(TASK REQUIREMENTS) Among the entries, which lines carry the string "ngày"? Copy every one.

(DATA EXTRACT)
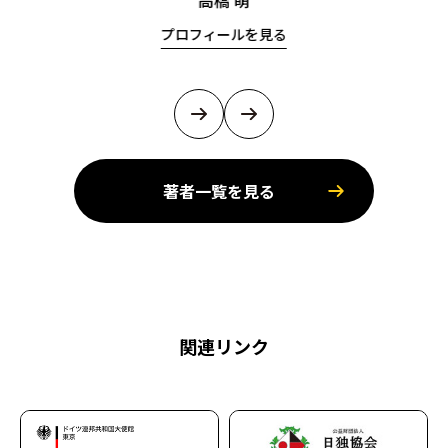
高橋 萌
プロフィールを見る
著者一覧を見る
関連リンク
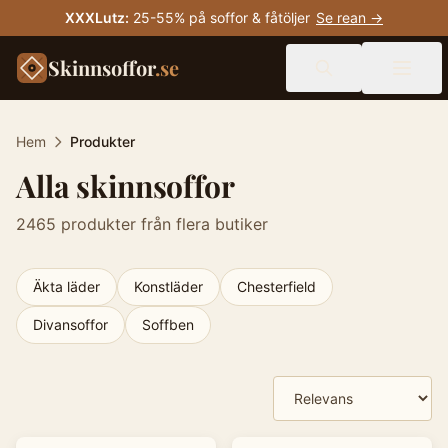
XXXLutz
:
25-55% på soffor & fåtöljer
Se rean →
Skinnsoffor
.se
Hem
Produkter
Alla skinnsoffor
2465
produkter från flera butiker
Äkta läder
Konstläder
Chesterfield
Divansoffor
Soffben
Produkter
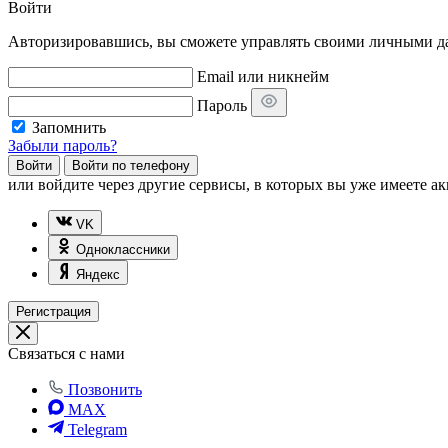
Войти
Авторизировавшись, вы сможете управлять своими личными дан
Email или никнейм
Пароль
Запомнить
Забыли пароль?
Войти
Войти по телефону
или
войдите через другие сервисы, в которых вы уже имеете ак
VK
Одноклассники
Яндекс
Регистрация
Связаться с нами
Позвонить
MAX
Telegram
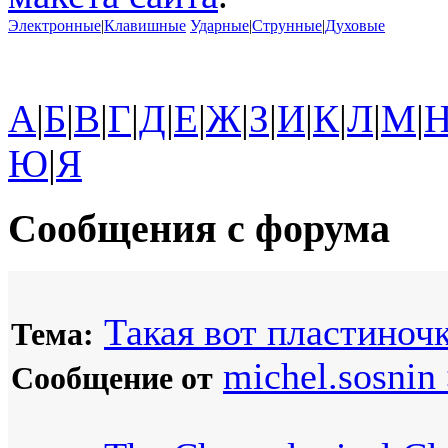
Электронные
|
Клавишные
Ударные
|
Струнные
|
Духовые
А
|
Б
|
В
|
Г
|
Д
|
Е
|
Ж
|
З
|
И
|
К
|
Л
|
М
|
Ю
|
Я
Сообщения с форума
Такая вот пластиночк
Тема:
michel.sosnin
Сообщение от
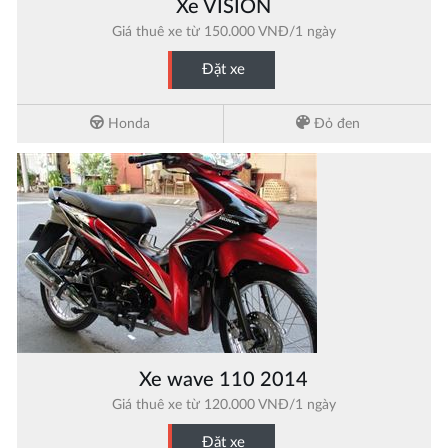
Xe VISION
Giá thuê xe từ 150.000 VNĐ/1 ngày
Đặt xe
Honda
Đỏ đen
Xe wave 110 2014
Giá thuê xe từ 120.000 VNĐ/1 ngày
Đặt xe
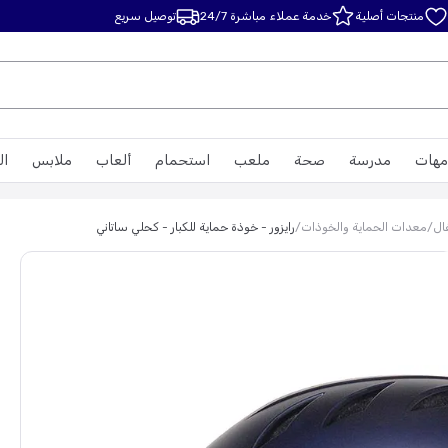
منتجات أصلية
خدمة عملاء مباشرة 24/7
توصيل سريع
مهات
مدرسة
صحة
ملعب
استحمام
ألعاب
ملابس
ال
ال
/
معدات الحماية والخوذات
/
رايزور - خوذة حماية للكبار - كحلي ساتاني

(EXERCISE RESULT)
Giá thuê xe từ 150.000 VNĐ/1 ngày
Giá thuê xe từ 120.000 VNĐ/1 ngày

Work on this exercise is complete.